**REQUIRED WORK**
Exact copy, no pictures: return only the lines below from the line with "Os Militares foram" up to and including the line with "wieso welches Plugin".

(Data entries)
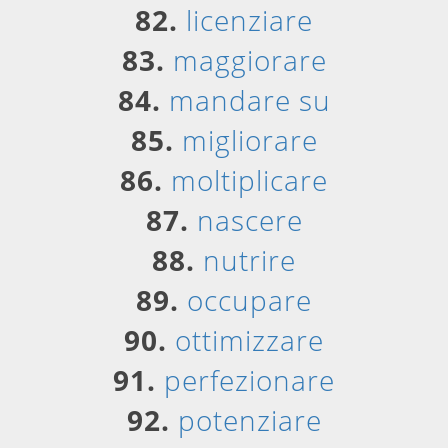
82.
licenziare
83.
maggiorare
84.
mandare su
85.
migliorare
86.
moltiplicare
87.
nascere
88.
nutrire
89.
occupare
90.
ottimizzare
91.
perfezionare
92.
potenziare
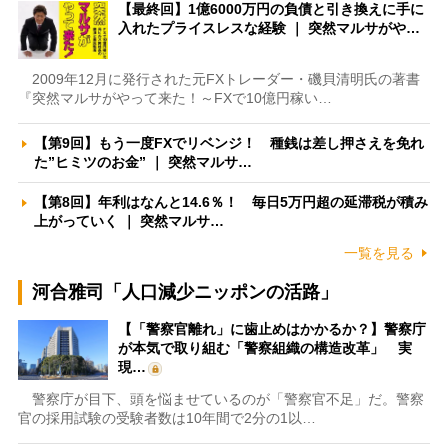
【最終回】1億6000万円の負債と引き換えに手に
入れたプライスレスな経験 ｜ 突然マルサがや…
2009年12月に発行された元FXトレーダー・磯貝清明氏の著書
『突然マルサがやって来た！～FXで10億円稼い…
【第9回】もう一度FXでリベンジ！ 種銭は差し押さえを免れ
た”ヒミツのお金” ｜ 突然マルサ…
【第8回】年利はなんと14.6％！ 毎日5万円超の延滞税が積み
上がっていく ｜ 突然マルサ…
一覧を見る
河合雅司「人口減少ニッポンの活路」
【「警察官離れ」に歯止めはかかるか？】警察庁
が本気で取り組む「警察組織の構造改革」 実
現…
警察庁が目下、頭を悩ませているのが「警察官不足」だ。警察
官の採用試験の受験者数は10年間で2分の1以…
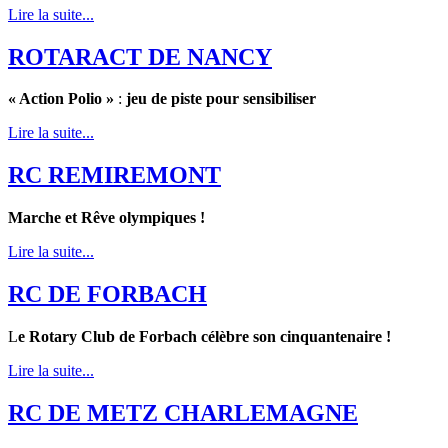
Lire la suite...
ROTARACT DE NANCY
« Action Polio »
:
jeu de piste pour sensibiliser
Lire la suite...
RC REMIREMONT
Marche et Rêve olympiques !
Lire la suite...
RC DE FORBACH
L
e Rotary Club de Forbach célèbre son cinquantenaire !
Lire la suite...
RC DE METZ CHARLEMAGNE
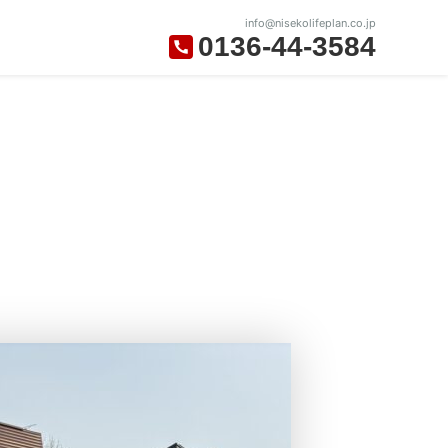
info@nisekolifeplan.co.jp
0136-44-3584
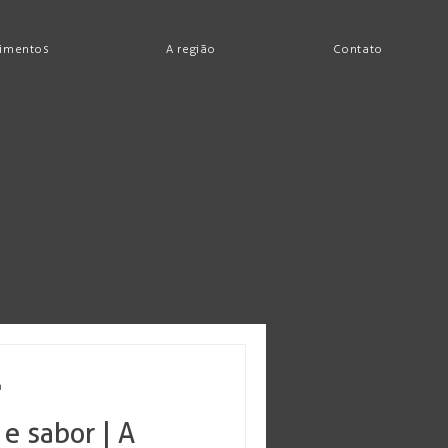
imentos
A região
Contato
a
 e sabor | A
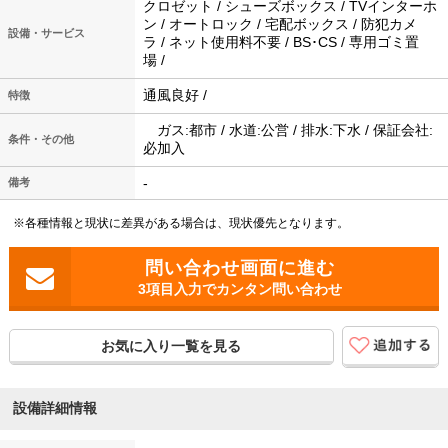
クロゼット / シューズボックス / TVインターホ
ン / オートロック / 宅配ボックス / 防犯カメ
設備・サービス
ラ / ネット使用料不要 / BS･CS / 専用ゴミ置
場 /
通風良好 /
特徴
ガス:都市 / 水道:公営 / 排水:下水 / 保証会社:
条件・その他
必加入
-
備考
※各種情報と現状に差異がある場合は、現状優先となります。
3項目入力でカンタン問い合わせ
お気に入り一覧を見る
設備詳細情報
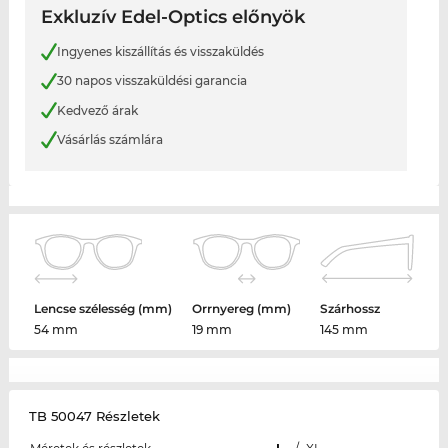
Exkluzív Edel-Optics előnyök
Ingyenes kiszállítás és visszaküldés
30 napos visszaküldési garancia
Kedvező árak
Vásárlás számlára
Lencse szélesség (mm)
Orrnyereg (mm)
Szárhossz
54 mm
19 mm
145 mm
TB 50047 Részletek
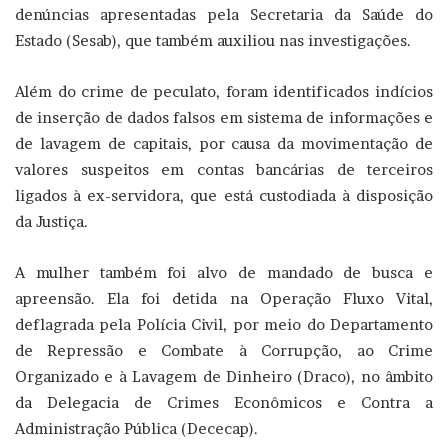
denúncias apresentadas pela Secretaria da Saúde do
Estado (Sesab), que também auxiliou nas investigações.
Além do crime de peculato, foram identificados indícios
de inserção de dados falsos em sistema de informações e
de lavagem de capitais, por causa da movimentação de
valores suspeitos em contas bancárias de terceiros
ligados à ex-servidora, que está custodiada à disposição
da Justiça.
A mulher também foi alvo de mandado de busca e
apreensão. Ela foi detida na Operação Fluxo Vital,
deflagrada pela Polícia Civil, por meio do Departamento
de Repressão e Combate à Corrupção, ao Crime
Organizado e à Lavagem de Dinheiro (Draco), no âmbito
da Delegacia de Crimes Econômicos e Contra a
Administração Pública (Dececap).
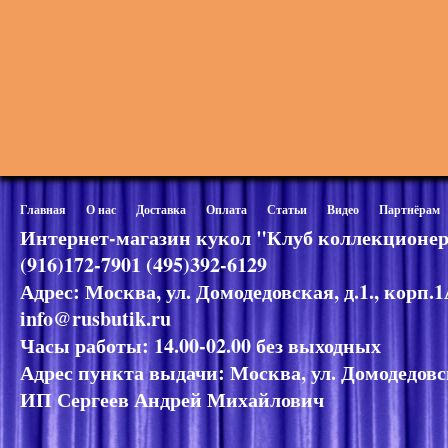
Главная
О нас
Доставка
Оплата
Статьи
Видео
Партнёрам
Интернет-магазин кукол "Клуб коллекционер
(916)172-7901 (495)392-6129
Адрес: Москва, ул. Домодедовская, д.1., корп.
info@rusbutik.ru
Часы работы: 14.00-02.00 без выходных
Адрес пункта выдачи: Москва, ул. Домодедовск
ИП Сергеев Андрей Михайлович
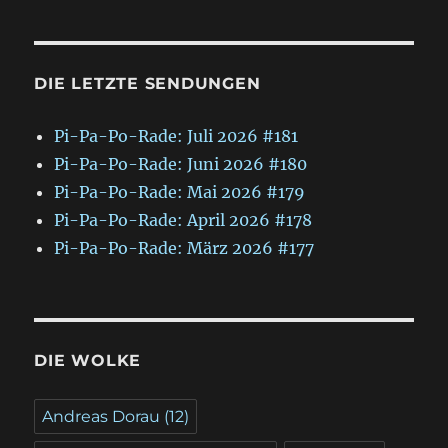
DIE LETZTE SENDUNGEN
Pi-Pa-Po-Rade: Juli 2026 #181
Pi-Pa-Po-Rade: Juni 2026 #180
Pi-Pa-Po-Rade: Mai 2026 #179
Pi-Pa-Po-Rade: April 2026 #178
Pi-Pa-Po-Rade: März 2026 #177
DIE WOLKE
Andreas Dorau
(12)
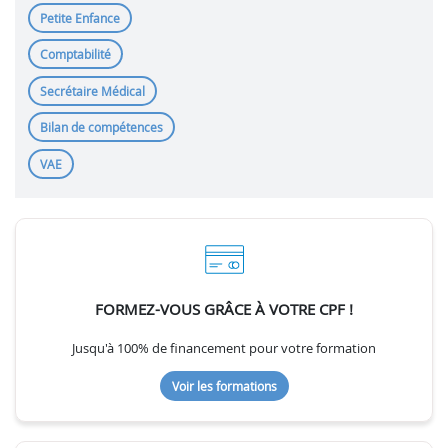
Petite Enfance
Comptabilité
Secrétaire Médical
Bilan de compétences
VAE
FORMEZ-VOUS GRÂCE À VOTRE CPF !
Jusqu'à 100% de financement pour votre formation
Voir les formations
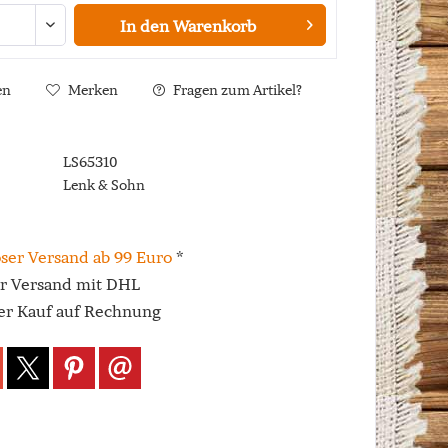
In den
Warenkorb
en
Merken
Fragen zum Artikel?
LS65310
Lenk & Sohn
ser Versand ab 99 Euro
*
er Versand mit DHL
r Kauf auf Rechnung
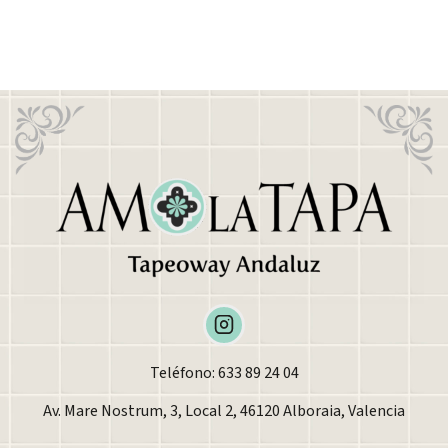
Teléfono: 633 89 24 04
Av. Mare Nostrum, 3, Local 2, 46120 Alboraia, Valencia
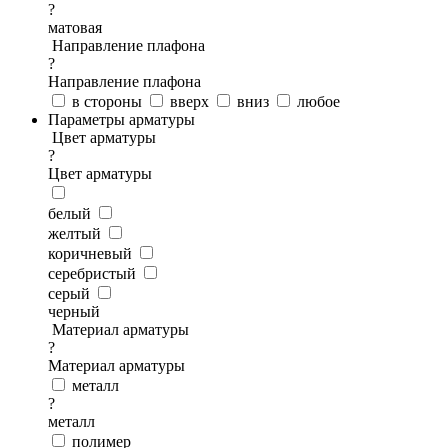
?
матовая
Направление плафона
?
Направление плафона
в стороны
вверх
вниз
любое
Параметры арматуры
Цвет арматуры
?
Цвет арматуры
белый
желтый
коричневый
серебристый
серый
черный
Материал арматуры
?
Материал арматуры
металл
?
металл
полимер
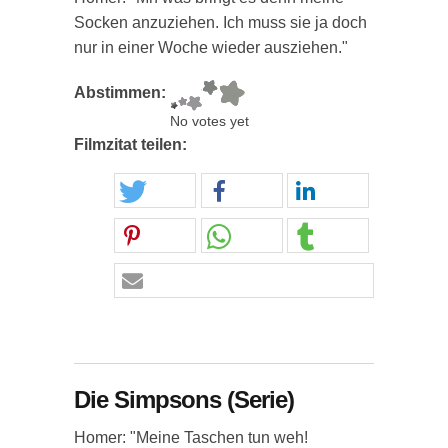
Socken anzuziehen. Ich muss sie ja doch
nur in einer Woche wieder ausziehen."
Abstimmen:
No votes yet
Filmzitat teilen:
Die Simpsons (Serie)
Homer: "Meine Taschen tun weh!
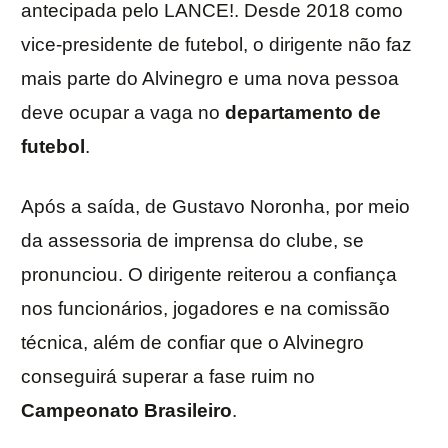
antecipada pelo LANCE!. Desde 2018 como
vice-presidente de futebol, o dirigente não faz
mais parte do Alvinegro e uma nova pessoa
deve ocupar a vaga no
departamento
de
futebol
.
Após a saída, de Gustavo Noronha, por meio
da assessoria de imprensa do clube, se
pronunciou. O dirigente reiterou a confiança
nos funcionários, jogadores e na comissão
técnica, além de confiar que o Alvinegro
conseguirá superar a fase ruim no
Campeonato
Brasileiro
.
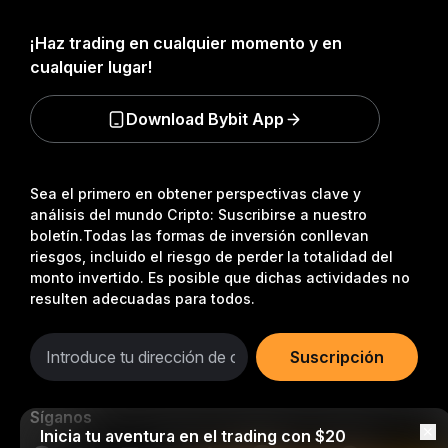
¡Haz trading en cualquier momento y en
cualquier lugar!
Download Bybit App
Sea el primero en obtener perspectivas clave y
análisis del mundo Cripto: Suscribirse a nuestro
boletín.
Todas las formas de inversión conllevan
riesgos, incluido el riesgo de perder la totalidad del
monto invertido. Es posible que dichas actividades no
resulten adecuadas para todos.
Suscripción
Síganos
Inicia tu aventura en el trading con $20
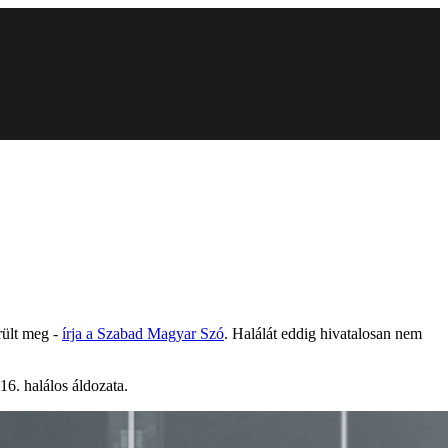
rült meg -
írja a Szabad Magyar Szó
. Halálát eddig hivatalosan nem
16. halálos áldozata.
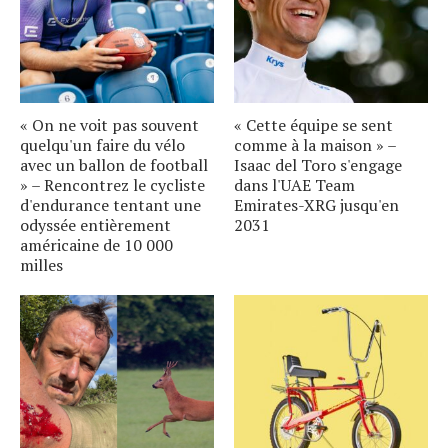
« On ne voit pas souvent
« Cette équipe se sent
quelqu'un faire du vélo
comme à la maison » –
avec un ballon de football
Isaac del Toro s'engage
» – Rencontrez le cycliste
dans l'UAE Team
d'endurance tentant une
Emirates-XRG jusqu'en
odyssée entièrement
2031
américaine de 10 000
milles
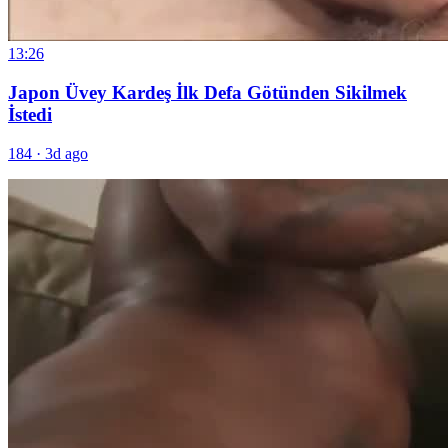
13:26
Japon Üvey Kardeş İlk Defa Götünden Sikilmek
İstedi
184
·
3d ago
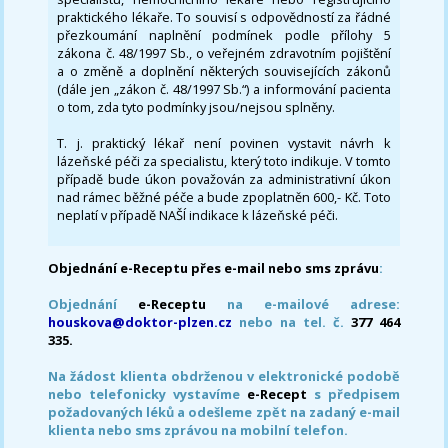
praktického lékaře. To souvisí s odpovědností za řádné
přezkoumání naplnění podmínek podle přílohy 5
zákona č. 48/1997 Sb., o veřejném zdravotním pojištění
a o změně a doplnění některých souvisejících zákonů
(dále jen „zákon č. 48/1997 Sb.“) a informování pacienta
o tom, zda tyto podmínky jsou/nejsou splněny.
T. j. praktický lékař není povinen vystavit návrh k
lázeňské péči za specialistu, který toto indikuje. V tomto
případě bude úkon považován za administrativní úkon
nad rámec běžné péče a bude zpoplatněn 600,- Kč. Toto
neplatí v případě NAŠÍ indikace k lázeňské péči.
Objednání e-Receptu přes e-mail nebo sms zprávu
:
Objednání
e-Receptu
na e-mailové adrese:
houskova@doktor-plzen.cz
nebo na tel. č.
377 464
335.
Na žádost klienta obdrženou v elektronické podobě
nebo telefonicky vystavíme
e-Recept
s předpisem
požadovaných léků a odešleme zpět na zadaný e-mail
klienta nebo sms zprávou na mobilní telefon.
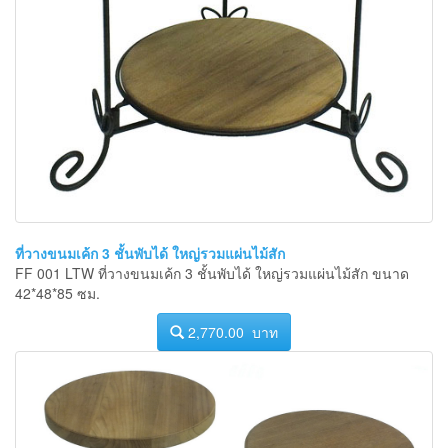
ที่วางขนมเค้ก 3 ชั้นพับได้ ใหญ่รวมแผ่นไม้สัก
FF 001 LTW ที่วางขนมเค้ก 3 ชั้นพับได้ ใหญ่รวมแผ่นไม้สัก ขนาด
42*48*85 ซม.
2,770.00 บาท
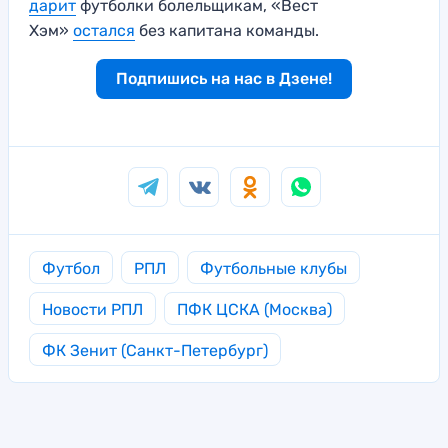
дарит
футболки болельщикам, «Вест
Хэм»
остался
без капитана команды.
Подпишись на нас в Дзене!
Футбол
РПЛ
Футбольные клубы
Новости РПЛ
ПФК ЦСКА (Москва)
ФК Зенит (Санкт-Петербург)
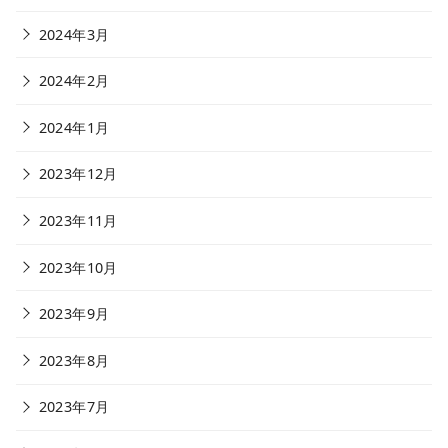
2024年3月
2024年2月
2024年1月
2023年12月
2023年11月
2023年10月
2023年9月
2023年8月
2023年7月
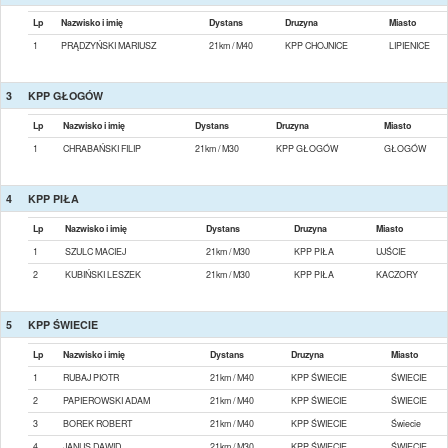
Lp
Nazwisko i imię
Dystans
Druzyna
Miasto
1
PRĄDZYŃSKI MARIUSZ
21km / M40
KPP CHOJNICE
LIPIENICE
3
KPP GŁOGÓW
Lp
Nazwisko i imię
Dystans
Druzyna
Miasto
1
CHRABAŃSKI FILIP
21km / M30
KPP GŁOGÓW
GŁOGÓW
4
KPP PIŁA
Lp
Nazwisko i imię
Dystans
Druzyna
Miasto
1
SZULC MACIEJ
21km / M30
KPP PIŁA
UJŚCIE
2
KUBIŃSKI LESZEK
21km / M30
KPP PIŁA
KACZORY
5
KPP ŚWIECIE
Lp
Nazwisko i imię
Dystans
Druzyna
Miasto
1
RUBAJ PIOTR
21km / M40
KPP ŚWIECIE
ŚWIECIE
2
PAPIEROWSKI ADAM
21km / M40
KPP ŚWIECIE
ŚWIECIE
3
BOREK ROBERT
21km / M40
KPP ŚWIECIE
Świecie
4
JANUS DAWID
21km / M30
KPP ŚWIECIE
ŚWIECIE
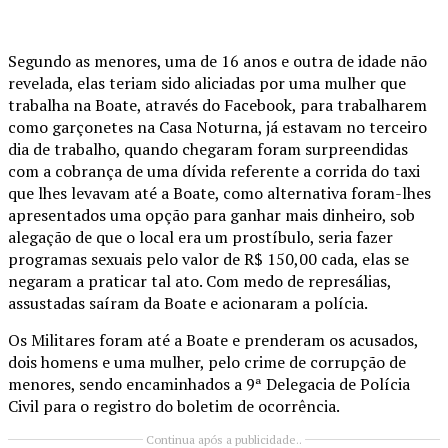
Segundo as menores, uma de 16 anos e outra de idade não
revelada, elas teriam sido aliciadas por uma mulher que
trabalha na Boate, através do Facebook, para trabalharem
como garçonetes na Casa Noturna, já estavam no terceiro
dia de trabalho, quando chegaram foram surpreendidas
com a cobrança de uma dívida referente a corrida do taxi
que lhes levavam até a Boate, como alternativa foram-lhes
apresentados uma opção para ganhar mais dinheiro, sob
alegação de que o local era um prostíbulo, seria fazer
programas sexuais pelo valor de R$ 150,00 cada, elas se
negaram a praticar tal ato. Com medo de represálias,
assustadas saíram da Boate e acionaram a polícia.
Os Militares foram até a Boate e prenderam os acusados,
dois homens e uma mulher, pelo crime de corrupção de
menores, sendo encaminhados a 9ª Delegacia de Polícia
Civil para o registro do boletim de ocorrência.
Continua após a publicidade..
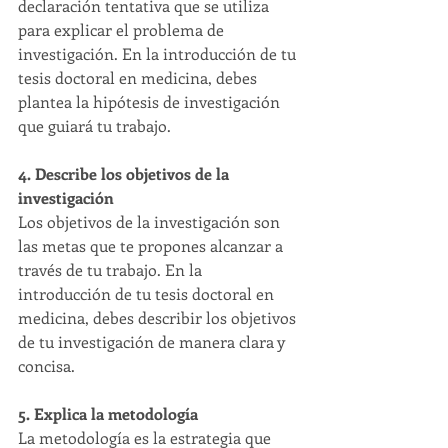
declaración tentativa que se utiliza 
para explicar el problema de 
investigación. En la introducción de tu 
tesis doctoral en medicina, debes 
plantea la hipótesis de investigación 
que guiará tu trabajo.
4. Describe los objetivos de la 
investigación
Los objetivos de la investigación son 
las metas que te propones alcanzar a 
través de tu trabajo. En la 
introducción de tu tesis doctoral en 
medicina, debes describir los objetivos 
de tu investigación de manera clara y 
concisa.
5. Explica la metodología
La metodología es la estrategia que 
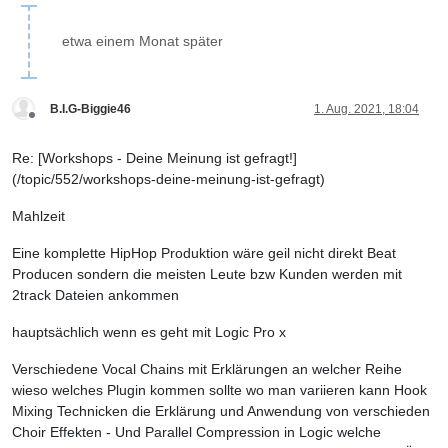
etwa einem Monat später
B.I.G-Biggie46
1. Aug. 2021, 18:04
Offline
Re: [Workshops - Deine Meinung ist gefragt!]
(/topic/552/workshops-deine-meinung-ist-gefragt)
Mahlzeit
Eine komplette HipHop Produktion wäre geil nicht direkt Beat
Producen sondern die meisten Leute bzw Kunden werden mit
2track Dateien ankommen
hauptsächlich wenn es geht mit Logic Pro x
Verschiedene Vocal Chains mit Erklärungen an welcher Reihe
wieso welches Plugin kommen sollte wo man variieren kann Hook
Mixing Technicken die Erklärung und Anwendung von verschieden
Choir Effekten - Und Parallel Compression in Logic welche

**RESPONSE TO THIS EXERCISE**
Os Militares foram até a Boate e prenderam os acusados,
dois homens e uma mulher, pelo crime de corrupção de
menores, sendo encaminhados a 9ª Delegacia de Polícia
Civil para o registro do boletim de ocorrência.
Continua após a publicidade..
declaración tentativa que se utiliza 
para explicar el problema de 
investigación. En la introducción de tu 
tesis doctoral en medicina, debes 
plantea la hipótesis de investigación 
que guiará tu trabajo.
4. Describe los objetivos de la 
investigación
Los objetivos de la investigación son 
las metas que te propones alcanzar a 
través de tu trabajo. En la 
introducción de tu tesis doctoral en 
medicina, debes describir los objetivos 
de tu investigación de manera clara y 
concisa.
5. Explica la metodología
La metodología es la estrategia que 
etwa einem Monat später
B.I.G-Biggie46
1. Aug. 2021, 18:04
Offline
Re: [Workshops - Deine Meinung ist gefragt!]
(/topic/552/workshops-deine-meinung-ist-gefragt)
Mahlzeit
Eine komplette HipHop Produktion wäre geil nicht direkt Beat
Producen sondern die meisten Leute bzw Kunden werden mit
2track Dateien ankommen
hauptsächlich wenn es geht mit Logic Pro x
Verschiedene Vocal Chains mit Erklärungen an welcher Reihe
wieso welches Plugin kommen sollte wo man variieren kann Hook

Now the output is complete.